Building a more sustainable future for housing
Dr Adele Leah, who graduated this month with a PhD in Architecture, has established a method for the investigation of the relationship between the environmental impact of the building materials in a house and the lifestyle of its inhabitants, both immediately after construction and in the present day.
She studied two groups of three-bedroomed houses which were designed and constructed in the late 1920s for rental to workers and their families. "The first were the single storey timber framed railway workers' houses located in the Tarikaka Settlement in the Wellington suburb of Ngaio, and the second were a group of two storey masonry houses located in Witham, England, built for factory workers," she explains.
Adele interviewed elderly people who had lived in these or similar houses at around the time the houses were first constructed, as well as the present day inhabitants. "I also surveyed the houses, attempted to track all of the alterations that had taken place, and compared that information to the original house plans," she says. This enabled her to assess the environmental impact of the houses by calculating the amount of energy used in building materials and alterations.
Adele found that the purpose and function of housing has changed markedly over the last 80 years. "In the 1920s, the house was very much a place of production and the adjacent public spaces were for social interaction. But today, houses are typically used for sleeping, eating, relaxing, and engaging with technology, with the adjacent public space taken up by the car. This raises the question of whether modern house design reflects this change in purpose, and whether it's flexible enough to accommodate further changes in lifestyle in the future."

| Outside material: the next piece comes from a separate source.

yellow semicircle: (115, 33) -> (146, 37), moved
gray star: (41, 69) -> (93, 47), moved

Adele's research showed that, when constructed, the timber framed Tarikaka Settlement houses had much lower levels of embodied energy that the masonry houses in Witham. However, subsequent alterations combined with necessary maintenance meant the cumulative embodied energy of the Tarikaka houses in 2012 was higher than the Witham houses. "The single storey timber houses are easier to alter and upgrade, but require more maintenance, and conversely the two storey masonry houses are harder to alter and require less maintenance, which is interesting since timber is promoted as being the more 'sustainable' building material." she says.

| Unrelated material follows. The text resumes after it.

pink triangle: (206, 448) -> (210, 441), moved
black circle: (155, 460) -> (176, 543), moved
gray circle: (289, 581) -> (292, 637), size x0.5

"My research challenges the idea of what a sustainable house is by showing it is the people, their values and what they do that really matter, not just the materials of which the house is made. It highlights the importance of a consideration of lifetime performance and maintenance in building material choice and also makes a contribution to the argument for embodied energy to form part of the Building Code and Building Regulations requirements in New Zealand and the United Kingdom respectively."